Ce tableau peint en 1735 met à l’honneur un mets raffiné et fort apprécié au XVIIIe siècle : les huîtres.
On pourrait s’étonner que ce mets qui a la réputation d’être aphrodisiaque ne se déguste sur cette toile qu’entre hommes. Mais il s’agit d’une scène de retour de chasse, commandée par le jeune Louis XV. L’élégance des costumes semble contredire cette lecture pourtant d’autres tableaux de l’époque montrent des personnages (dont Louis XV lui-même) en bas, longues vestes colorées et chemises à jabot, exhibant le produit de leur chasse.
Les coquilles d’huîtres qui jonchent le sol, comme jetées avec désinvolture, peuvent toutefois évoquer une certaine luxure. A la fin du siècle, Casanova, dans ses mémoires, confère même à cet aliment une puissante charge érotique avec « le baiser de l’huître » qui consiste à se faire passer la chair de l’huître de bouche en bouche.
Ce tableau donne à voir, pour la première fois en peinture, un autre plaisir de la bouche : le champagne ! Inventé quelques années auparavant, on le reconnaît ici à la forme trapue des bouteilles.

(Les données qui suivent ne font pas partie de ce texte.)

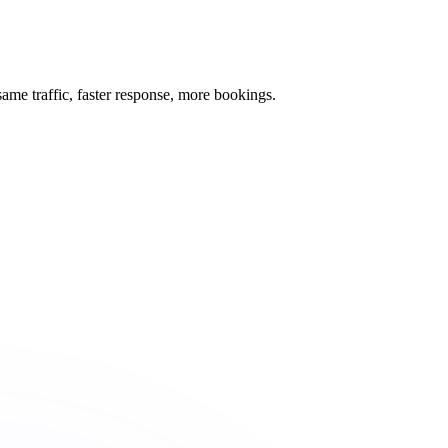
me traffic, faster response, more bookings.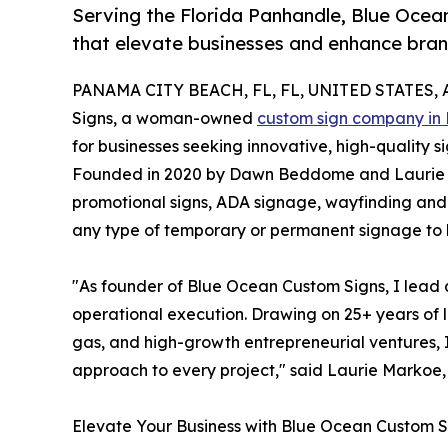
Serving the Florida Panhandle, Blue Ocea
that elevate businesses and enhance brand 
PANAMA CITY BEACH, FL, FL, UNITED STATES, Ap
Signs, a woman-owned
custom sign company in
for businesses seeking innovative, high-quality 
Founded in 2020 by Dawn Beddome and Laurie 
promotional signs, ADA signage, wayfinding and di
any type of temporary or permanent signage to h
"As founder of Blue Ocean Custom Signs, I lead a
operational execution. Drawing on 25+ years of 
gas, and high-growth entrepreneurial ventures, I
approach to every project," said Laurie Markoe
Elevate Your Business with Blue Ocean Custom S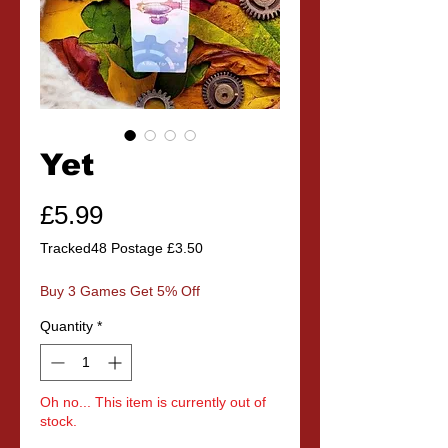
Yet
Price
£5.99
Tracked48 Postage £3.50
Buy 3 Games Get 5% Off
Quantity
*
Oh no... This item is currently out of
stock.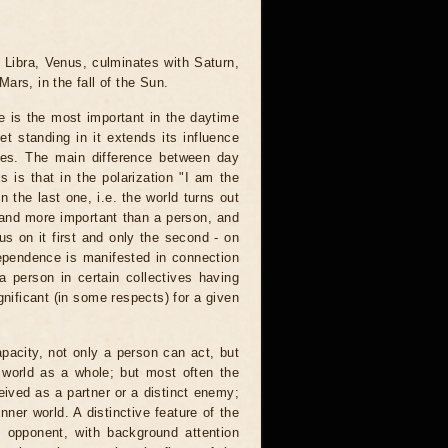
 Libra, Venus, culminates with Saturn,
Mars, in the fall of the Sun.
 is the most important in the daytime
t standing in it extends its influence
ses. The main difference between day
 is that in the polarization "I am the
n the last one, i.e. the world turns out
and more important than a person, and
us on it first and only the second - on
dependence is manifested in connection
 a person in certain collectives having
gnificant (in some respects) for a given
pacity, not only a person can act, but
e world as a whole; but most often the
eived as a partner or a distinct enemy;
nner world. A distinctive feature of the
 opponent, with background attention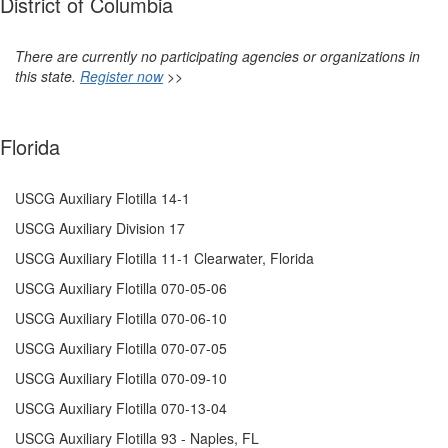
District of Columbia
There are currently no participating agencies or organizations in
this state.
Register now
>>
Florida
USCG Auxiliary Flotilla 14-1
USCG Auxiliary Division 17
USCG Auxiliary Flotilla 11-1 Clearwater, Florida
USCG Auxiliary Flotilla 070-05-06
USCG Auxiliary Flotilla 070-06-10
USCG Auxiliary Flotilla 070-07-05
USCG Auxiliary
Flotilla 070-09-10
USCG Auxiliary Flotilla 070-13-04
USCG Auxiliary Flotilla 93 - Naples, FL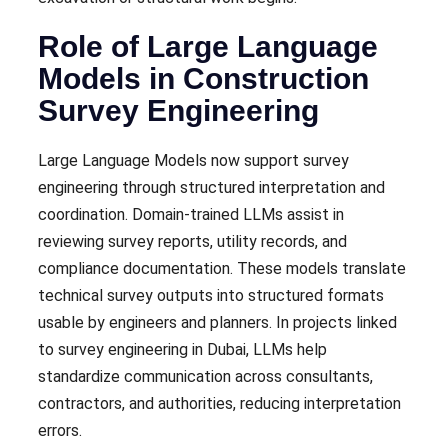
Role of Large Language
Models in Construction
Survey Engineering
Large Language Models now support survey
engineering through structured interpretation and
coordination. Domain-trained LLMs assist in
reviewing survey reports, utility records, and
compliance documentation. These models translate
technical survey outputs into structured formats
usable by engineers and planners. In projects linked
to survey engineering in Dubai, LLMs help
standardize communication across consultants,
contractors, and authorities, reducing interpretation
errors.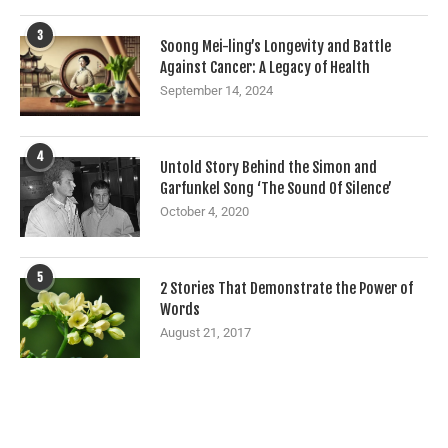
3
Soong Mei-ling’s Longevity and Battle
Against Cancer: A Legacy of Health
September 14, 2024
4
Untold Story Behind the Simon and
Garfunkel Song ‘The Sound Of Silence’
October 4, 2020
5
2 Stories That Demonstrate the Power of
Words
August 21, 2017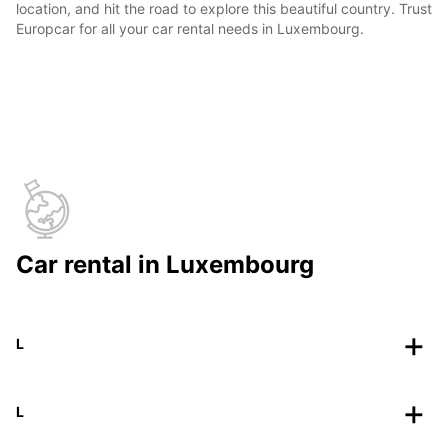
location, and hit the road to explore this beautiful country. Trust
Europcar for all your car rental needs in Luxembourg.
Car rental in Luxembourg
L
L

Et regardez à gauche du tableau, ces hommes derrière la table au regard levé vers le plafond : ils suivent des yeux le bouchon de champagne qui vient de jaillir de la bouteille !
Ce tableau constitue un précieux témoignage des arts de la table au temps de Louis XV: on y voit des plats et des couverts en argent massif, des petits bols en porcelaine, les rafraichissoirs, pour poser et rafraîchir les verres. En effet, il est interdit à l’époque de poser les verres et les bouteilles à même la table. Au premier plan, devant la table, on remarque aussi un grand rafraichissoir à bouteille dont les bacs sont remplis de glaçons, l’ancêtre de notre seau à champagne…
Actuellement conservé au château de Chantilly, le tableau fait pendant au « Déjeuner de jambon » de Nicolas Lancret.